Wednesday, January 7, 2015

My Advertising Data Is Better Than Your Advertising Data



My Advertising Data Is Better Than Your Advertising Data
How do YOU find YOUR customers? If you’re like the majority of businesses advertising on social, you’re using the location, age, gender, language, and interest data available to everyone who runs ads on Facebook, Twitter, and LinkedIn. These are great to help set basic guidelines for what ads should be shown to which groups of people. The problem is that groups of people are still individuals with different needs, different timelines, and different consumer journeys. So while all females in Florida aged 18-45 could be targeted with ads for sunblock, the reality is that reaching out to all of them simultaneously means a lowest common denominator ad performs poorly.
Unfortunately, that’s how advertising systems work—advertisers set broad criteria like that and hope the people actually in the market for a sunblock will see their advertising at the right time and choose their brand. It’s a “spray and pray” mentality and it’s wasting a ton of money for brands trying to reach target audiences that are just too broad.
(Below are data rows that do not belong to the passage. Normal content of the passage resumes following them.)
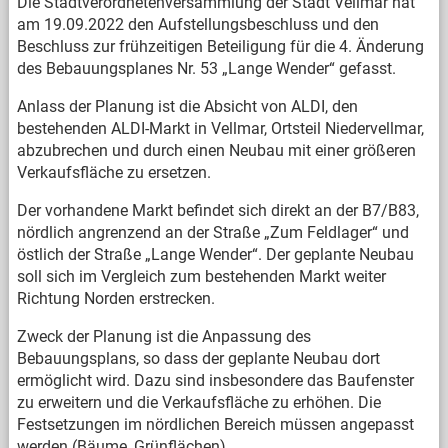
Die Stadtverordnetenversammlung der Stadt Vellmar hat
am 19.09.2022 den Aufstellungsbeschluss und den
Beschluss zur frühzeitigen Beteiligung für die 4. Änderung
des Bebauungsplanes Nr. 53 „Lange Wender“ gefasst.
Anlass der Planung ist die Absicht von ALDI, den
bestehenden ALDI-Markt in Vellmar, Ortsteil Niedervellmar,
abzubrechen und durch einen Neubau mit einer größeren
Verkaufsfläche zu ersetzen.
Der vorhandene Markt befindet sich direkt an der B7/B83,
nördlich angrenzend an der Straße „Zum Feldlager“ und
östlich der Straße „Lange Wender“. Der geplante Neubau
soll sich im Vergleich zum bestehenden Markt weiter
Richtung Norden erstrecken.
Zweck der Planung ist die Anpassung des
Bebauungsplans, so dass der geplante Neubau dort
ermöglicht wird. Dazu sind insbesondere das Baufenster
zu erweitern und die Verkaufsfläche zu erhöhen. Die
Festsetzungen im nördlichen Bereich müssen angepasst
werden (Bäume, Grünflächen).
Alternatively, brands are using click-stream data.  This allows advertisers to target buyers based on what they’ve searched on. It’s the same as getting a coupon in the mail AFTER you’ve taken your car in for service…too little, too late.
Once buyers reach your site, the data can get even more frustrating. Maybe you know they filled an ecommerce cart, only to abandon it moments later. Maybe they hovered on two similar objects for a while, without making a purchase. But WHYYYYY??? Your web team can’t tell you that, but don’t blame them, the problem has to do with the data – you’re missing a piece of the puzzle. What if you knew who wanted what before they got to your site? What if you knew which customers were checking out products from the competition? Your marketing team is the solution.
In the past, brands have relied on data that lumps them into broad groups or data that allowed them to predict what a user will do based on their past actions. It’s time, however, to refine that data, putting highly relevant ads in front of buyers as they are making their buying decision, not after the decision is made.
It all comes down to understanding what the customer is tweeting/posting/sharing and responding with the right offer. Sounds simple enough, but actually getting that data requires a fresh way of thinking about advertising. This involves tying together new and different types of targeting criteria, reading content, understanding what’s being said, determining intent, and then delivering the right offer to the right buyer at the right time. Think about it as another check box on the advertising form alongside location, age, gender: “People who have declared their intent to buy products like mine.”
Intent data—using what people are saying across their digital channels to determine what they’re interested in buying—makes this all happen. Having access to that data will help brands truly target better, reducing their advertising spend and giving them a secret weapon in a highly competitive market. The problem is: everything advertisers have ever dreamed about for campaigns has to do with getting more people in the audience. Until now, no one ever stopped to ask if the audience was filled with the right people.